Copyright (c) 2012-2014 Kirill Belyaev
* TeleScope - XML Message Stream Broker/Replicator Platform
* This work is licensed under the Creative Commons Attribution-NonCommercial 3.0 Unported License.
* To view a copy of this license, visit http://creativecommons.org/licenses/by-nc/3.0/ or send
* a letter to Creative Commons, 444 Castro Street, Suite 900, Mountain View, California, 94041, USA.
The violent carriage of it
Will clear or end the business: when the oracle,
Thus by Apollo's great divine seal'd up,
Shall the contents discover, something rare
Even then will rush to knowledge. Go: fresh horses!

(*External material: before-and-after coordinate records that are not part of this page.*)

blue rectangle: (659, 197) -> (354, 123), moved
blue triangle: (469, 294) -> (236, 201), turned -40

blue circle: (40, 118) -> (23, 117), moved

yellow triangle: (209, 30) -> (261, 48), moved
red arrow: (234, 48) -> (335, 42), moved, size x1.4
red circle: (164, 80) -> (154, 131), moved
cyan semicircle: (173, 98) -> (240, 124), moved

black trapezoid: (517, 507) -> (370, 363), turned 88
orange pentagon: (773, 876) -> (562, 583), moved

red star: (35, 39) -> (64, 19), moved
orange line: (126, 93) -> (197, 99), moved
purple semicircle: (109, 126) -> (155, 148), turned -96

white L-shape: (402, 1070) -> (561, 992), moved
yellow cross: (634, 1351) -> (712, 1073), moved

And gracious be the issue!"
Winter's Tale, Act 3, Scene 1. William Shakespeare
# WHY do you need it? #
The general scenario for TeleScope deployment is the need for consistent/selective replication of XML message stream from a single source publisher to multiple destinations for ETL (Extract, Transform, Load) purposes. The replication is formed through establishing a network of interconnected TeleScope brokers:
1. publish/distribute remote content from remote publisher to local subscribers - all subscribers should have the same consistent replication when all subs receive all the messages in the stream (filtered at a single entry point)
2. publish/distribute remote content from remote publisher to local subscribers - all subscribers then can filter content they need (filtered at a single entry point)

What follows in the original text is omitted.